» **Your instructions**
Give the listing below again exactly, but without any of its pictures.

—————

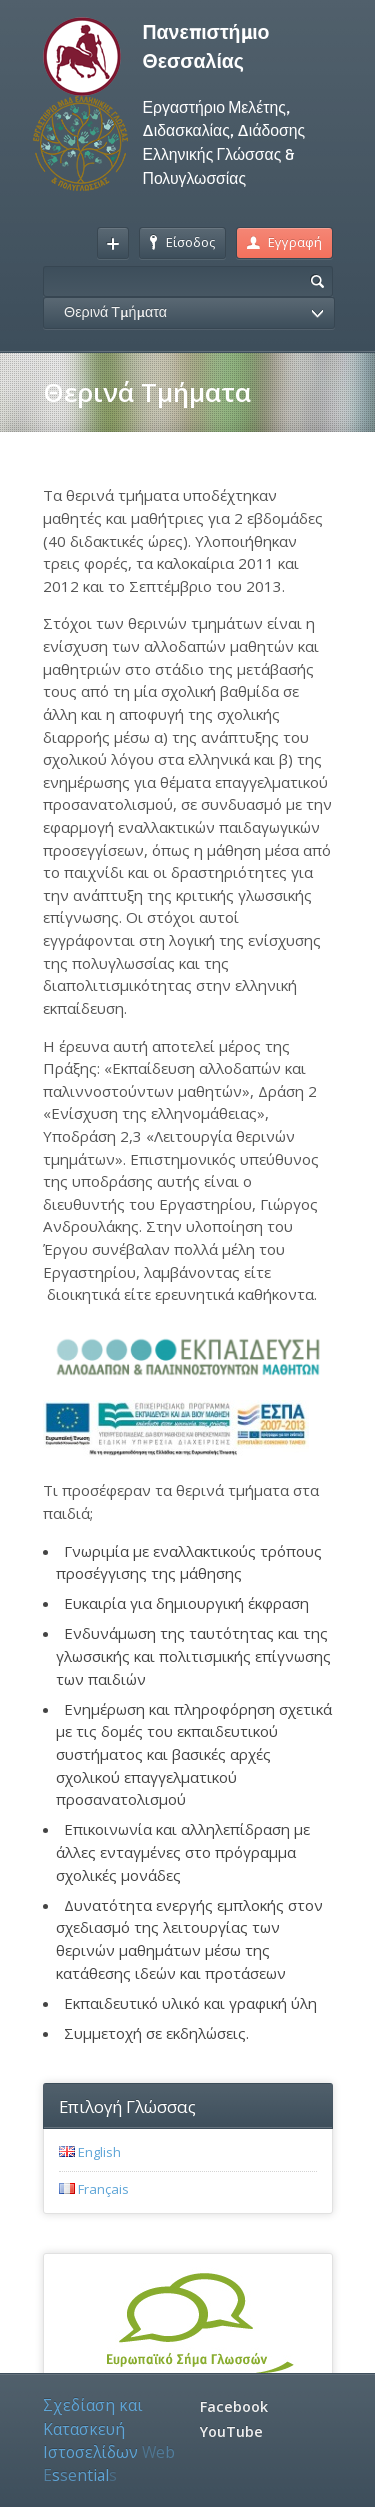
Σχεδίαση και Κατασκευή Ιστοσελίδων (109, 2440)
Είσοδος (182, 242)
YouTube (231, 2431)
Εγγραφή (284, 242)
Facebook (234, 2406)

—————

» **Output of the task**
Σχεδίαση και Κατασκευή Ιστοσελίδων (109, 2440)
Είσοδος (182, 242)
YouTube (231, 2431)
Εγγραφή (284, 242)
Facebook (234, 2406)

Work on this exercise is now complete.